EXHIBITIONS
Not: The Art of Resistance
19.01.15 - 27.02.15
Andrea Fraser – Liam Gillick – Jenny Holzer – Jonathan Monk – SUPERFLEX – Carey Young
The relationship between the art museum and the art of resistance is complex. The manifesto is one notable form of their shared history. The manifesto form in art is most commonly associated with the avant-garde movements of the earlier twentieth century. As these movements have given way to more diffuse affiliations, ways of communicating ideas have also become more varied. Resistance can appear in numerous and multiple forms. The eponymous figure of Herman Melville's short story 'Bartleby the Scrivener' works as a copy clerk in a legal office. When faced with any task or request, the response is always the same, 'I would prefer not to'. The interest in the figure of Bartleby for writers such as Giorgio Agamben and Gilles Deleuze is in the escalating effect of a simple act of refusal. The relationship of resistance to consequence is never straightforward and it is the differences which lie at the heart of the Not...

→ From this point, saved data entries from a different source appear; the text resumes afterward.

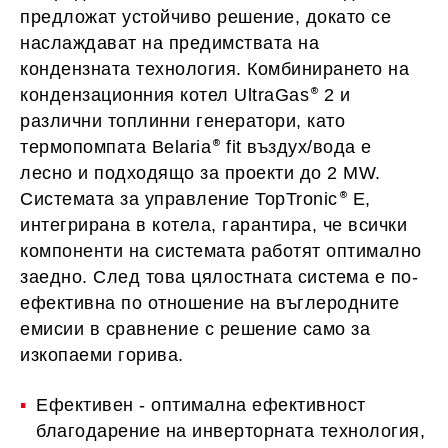
предложат устойчиво решение, докато се
наслаждават на предимствата на
кондензната технология. Комбинирането на
кондензационния котел UltraGas
2 и
различни топлинни генератори, като
термопомпата Belaria
fit въздух/вода е
лесно и подходящо за проекти до 2 MW.
Системата за управление TopTronic
E,
интегрирана в котела, гарантира, че всички
компоненти на системата работят оптимално
заедно. След това цялостната система е по-
ефективна по отношение на въглеродните
емисии в сравнение с решение само за
изкопаеми горива.
Ефективен - оптимална ефективност
благодарение на инверторната технология,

The exhibition looks at the period after this early-compartmentalised history in order to explore the work of contemporary artists who have attempted to enact alternative modes of resistance. Jenny Holzer's wheat pasted posters, Inflammatory Essays, are a series of urgent yet often contradictory statements that are richly suggestive of the way in which language operates in the service of ideological interests. Inaugural Speech and Little Frank and his Carp are two video works by Andrea Fraser which are representative of the artist's on-going interest in interrogating how social relations are delimited through encounters with the museum space. SUPERFLEX situate their projects within gallery spaces yet seek to corrupt or transgress dominant cultural forms in order to produce differentiated social effects. In I am a Revolutionary, Carey Young repeats the titular words in a cyclical performance that is as much entrepreneurial self-affirmation as it is insistence on an avant-garde politics. Liam Gillick has also often reflected on this gap between utopian idealism and the real world with the desire to operate in the activity of communication and exchange in text works such as Of Bricks... and Economy of Equivalence. Jonathan Monk implicates the viewer into the politics of the gallery and makes direct references to the art market in his neon piece Do Not Pay More Than $80,000, causing a disjuncture between the cost of an artwork and the resistive judgement of what it should be charged. Monk also explores the deconstruction of language in Edgware Road (Translation Piece); by presenting a series of successive translations of an initial statement, the description is turned into something completely different, causing a communication breakdown.
What these works often share is their attempt to resist cycles of antagonism and assimilation as they produce alternative models for practice and its relation to the market. They demand (or sometimes politely request) that we re-think and re-configure not only the museum but also much more substantially our relationship with the wider world.